Accelerating Download With Multiple Machines Using Peer-To-Peer Networks

Computers download files from each other.

A peer-to-peer network will help a file be downloaded by multiple machines much faster, so P2P is a crucial concept to consider for Systems Design and Systems Design interviews.

A peer-to-peer (P2P) network is a computer network where all the connected devices, called peers, share resources directly without needing a central server. In a P2P network, each device acts as a client and a server, meaning it can request and provide resources simultaneously.

Think of it like a group of friends sitting in a circle, where everyone can share things directly. Instead of going through a central authority or relying on a single person to distribute resources, each friend can share their resources and access resources from others in the group.

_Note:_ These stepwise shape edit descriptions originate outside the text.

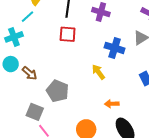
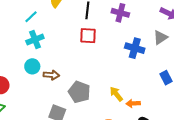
cyan line: (27, 17) -> (31, 17), moved
yellow arrow: (98, 72) -> (116, 94), moved
brown arrow: (30, 73) -> (51, 75), turned -35

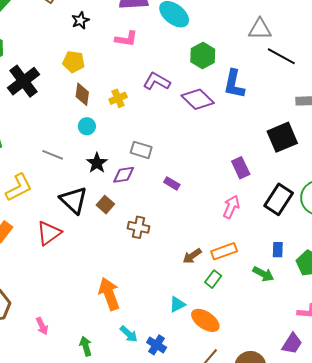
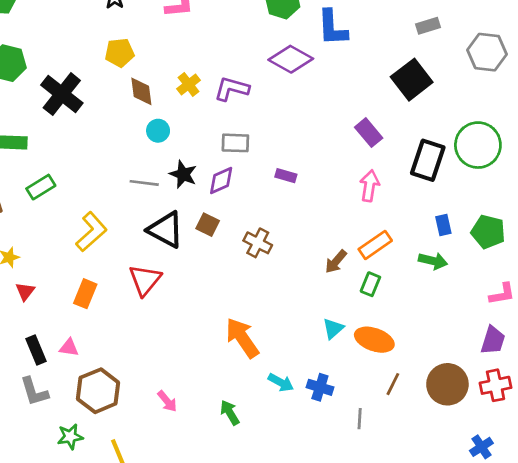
purple L-shape: (157, 81) -> (232, 89), moved
gray line: (53, 155) -> (144, 183), moved
brown cross: (138, 227) -> (258, 243), turned 30

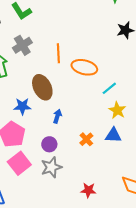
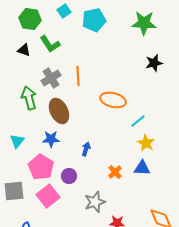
orange line: (58, 53) -> (78, 76), moved
brown ellipse: (42, 87) -> (59, 111), moved
purple circle: (49, 144) -> (69, 176), moved
gray star: (51, 167) -> (95, 202), moved

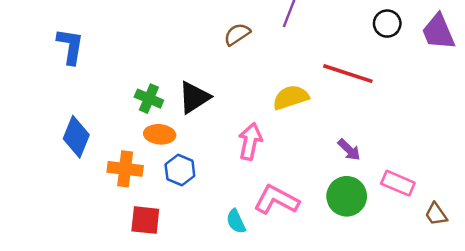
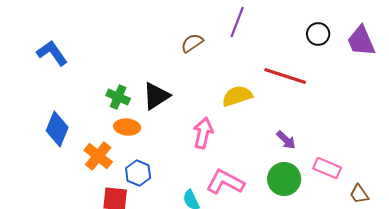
blue L-shape: (70, 46) -> (52, 53), turned -44
orange cross: (125, 169) -> (98, 156), turned 32
blue hexagon: (180, 170) -> (138, 173), moved

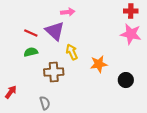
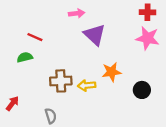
purple triangle: (55, 31) -> (95, 35), moved
green semicircle: (31, 52) -> (25, 57), moved
yellow arrow: (72, 52) -> (87, 85), moved, turned -70

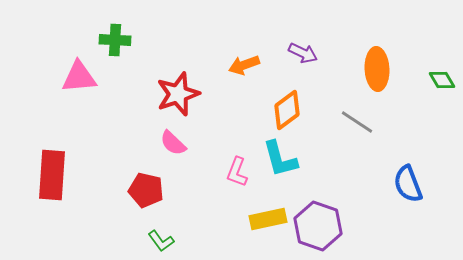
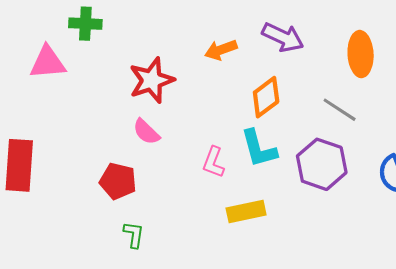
purple arrow: (303, 53) -> (283, 37), size x1.4
purple hexagon: (318, 226) -> (322, 164), moved
green L-shape: (161, 241) -> (134, 235), turned -136

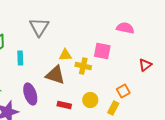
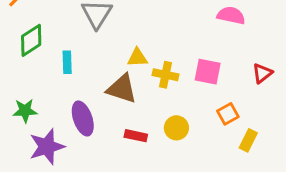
pink square: (102, 51) -> (208, 72), moved
yellow rectangle: (113, 108) -> (248, 140), moved

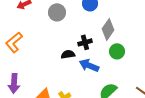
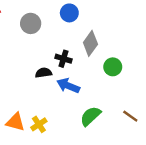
black cross: (85, 42) -> (63, 59), turned 32
green circle: (117, 51) -> (113, 67), moved

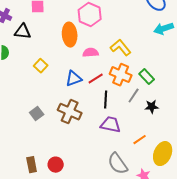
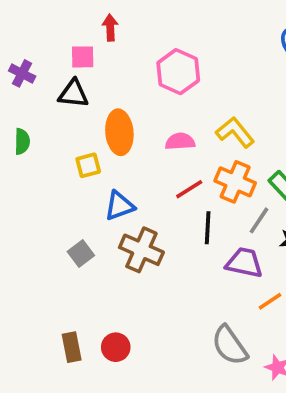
black triangle: (23, 32) -> (73, 94), moved
orange ellipse: (70, 35) -> (119, 132), moved
yellow square: (41, 66) -> (88, 165), turned 32
blue triangle: (74, 79) -> (119, 206), moved
purple trapezoid: (111, 125) -> (244, 263), moved

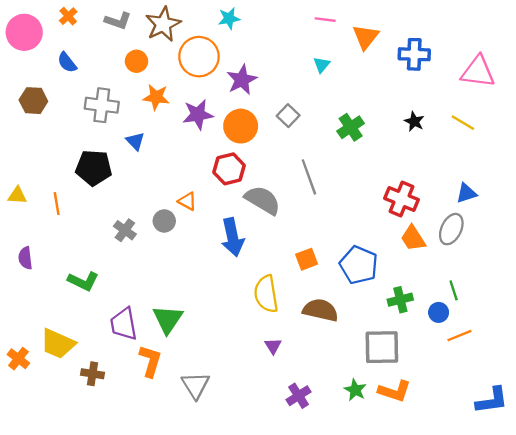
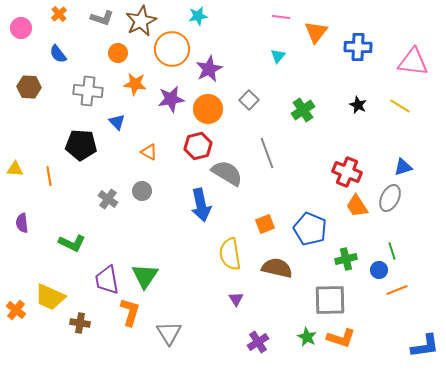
pink circle: (24, 32) -> (21, 28), size x0.7
orange triangle: (187, 201) -> (149, 152), moved

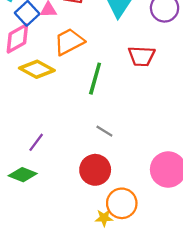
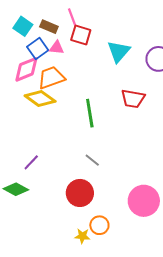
orange trapezoid: (69, 42) -> (51, 78), moved
green line: (95, 79) -> (90, 113), turned -32
orange circle: (122, 203) -> (99, 225), size x0.7

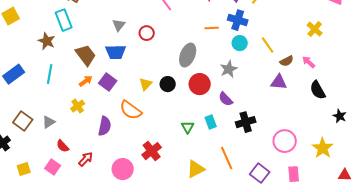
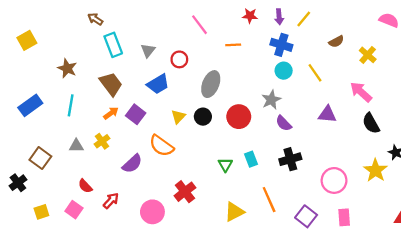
cyan rectangle: (64, 20) -> (113, 45), moved
orange line: (212, 28) -> (233, 45), moved
blue trapezoid: (116, 52) -> (158, 84), moved, turned -30
gray ellipse: (188, 55) -> (211, 84), moved
brown semicircle: (287, 61) -> (336, 41), moved
pink arrow: (309, 62) -> (361, 92), size x1.5
purple semicircle: (226, 99) -> (284, 123), moved
gray triangle: (49, 122) -> (76, 146), moved, turned 32
purple semicircle: (105, 126) -> (132, 164), turned 36
yellow star: (323, 148) -> (376, 170), moved

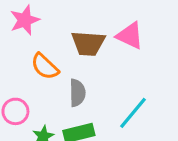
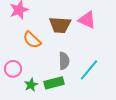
gray semicircle: (77, 93) -> (64, 61), moved

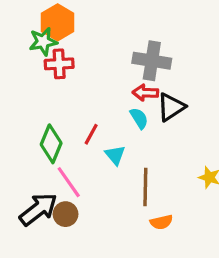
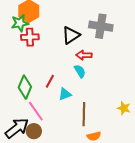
gray cross: (152, 61) -> (101, 26), moved
black triangle: (171, 107) -> (71, 35), moved
cyan triangle: (115, 155) -> (65, 94), turned 48

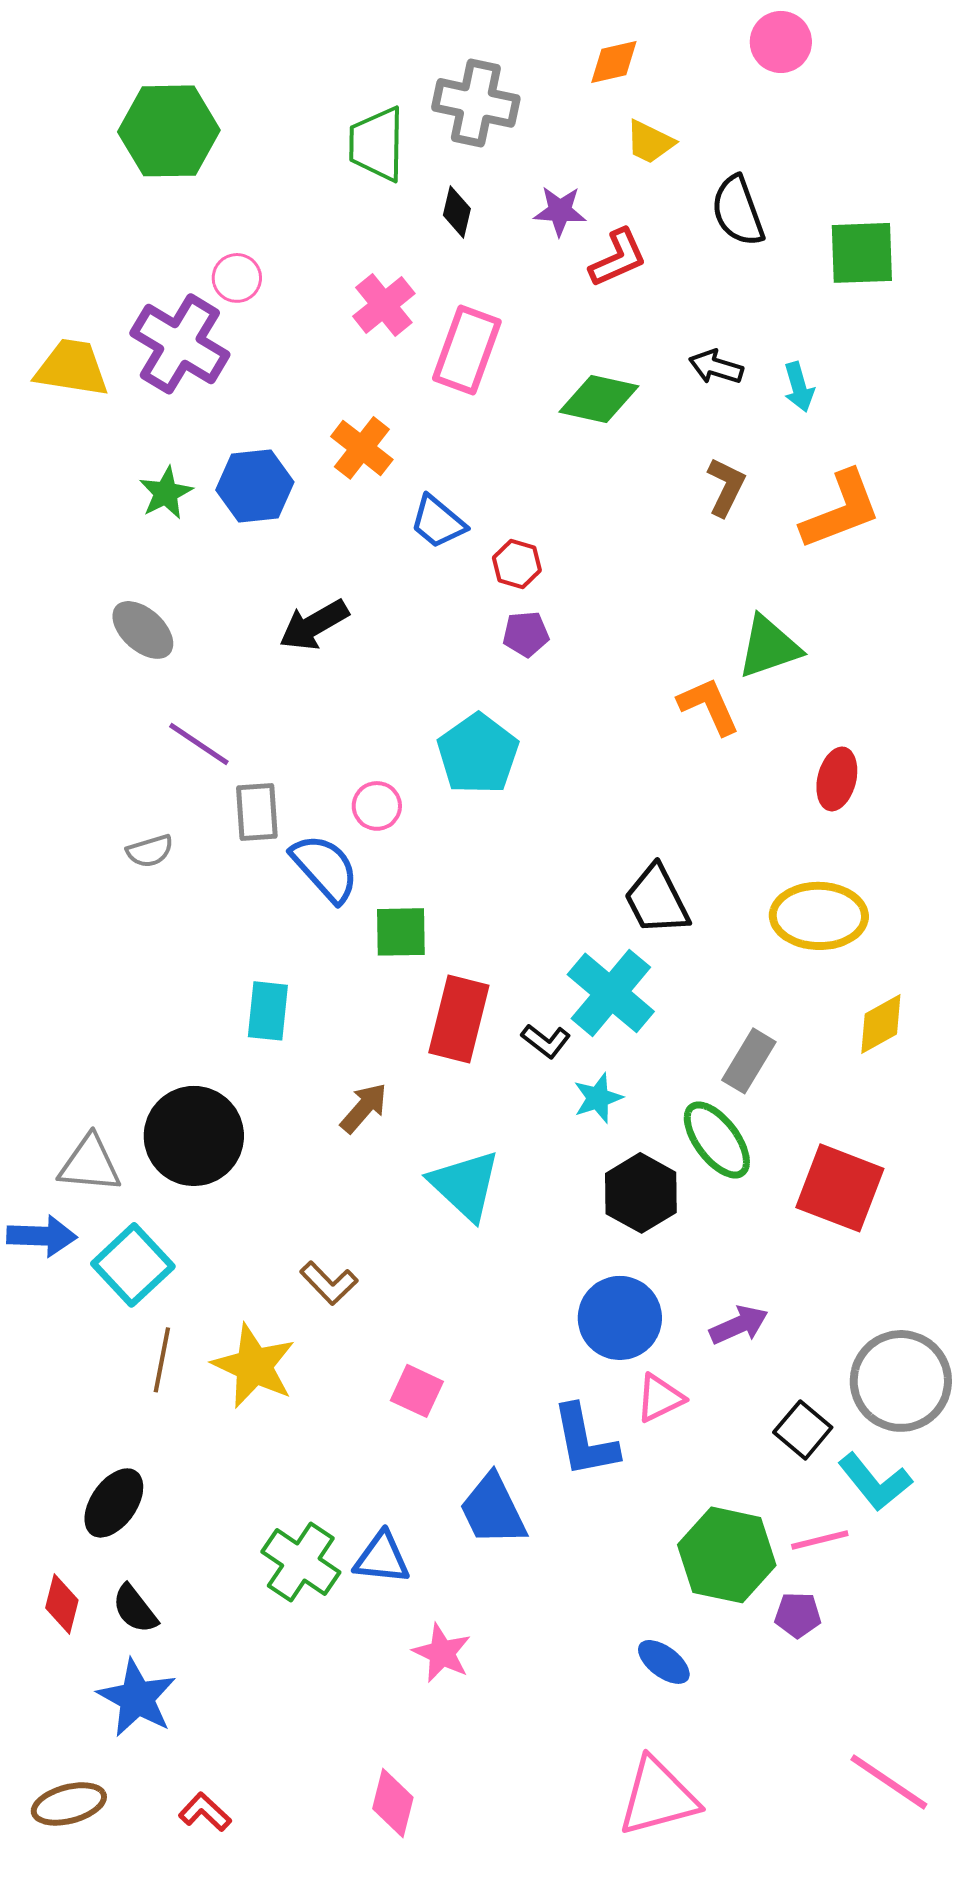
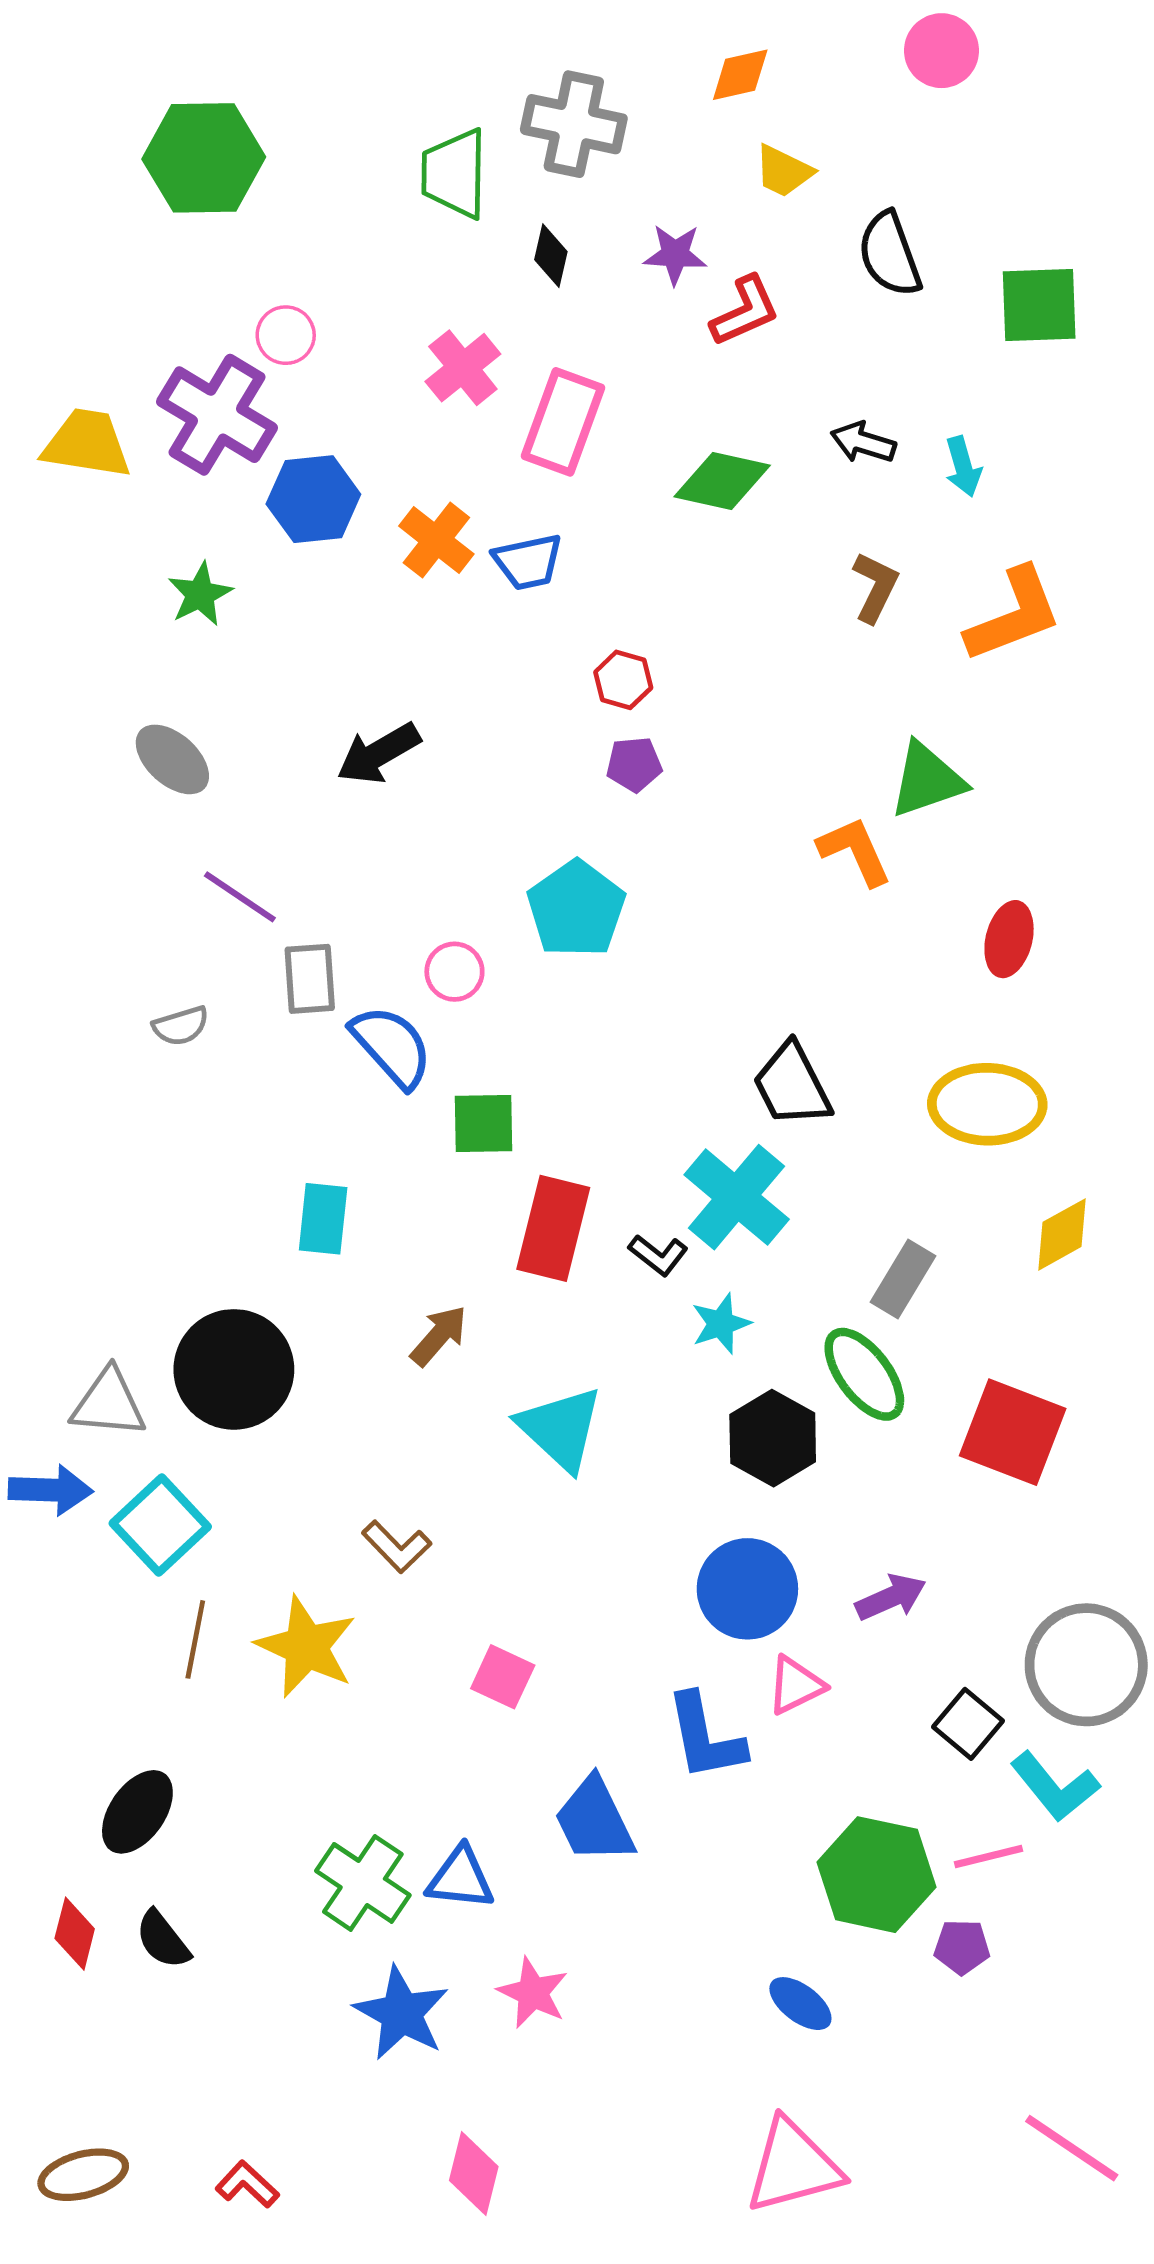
blue hexagon: (255, 486) -> (313, 499), moved
blue trapezoid: (438, 522) -> (528, 562), moved, turned -52
blue star: (137, 1698) -> (401, 2013), moved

For example, in a file-sharing P2P network, if you have a file that someone else wants, they can download it directly from your computer, and vice versa. This direct sharing of resources among peers allows for decentralized and distributed file sharing, communication, or any other type of collaboration within the network.

We often use P2P networks for applications like file sharing (e.g., BitTorrent), decentralized cryptocurrencies (e.g., Bitcoin), torrent downloads, and communication platforms (e.g., Zoom). They offer advantages such as increased scalability, fault tolerance, and the ability to operate without relying on a single point of failure.

What is the problem Peer-To-Peer Networks Solve?

If 10 machines download 100MB from one machine with an upload speed of 10 Mbps, and each machine has an internet speed of 100 Mbps with no latency, we can calculate the time it would take for all the machines to complete the download.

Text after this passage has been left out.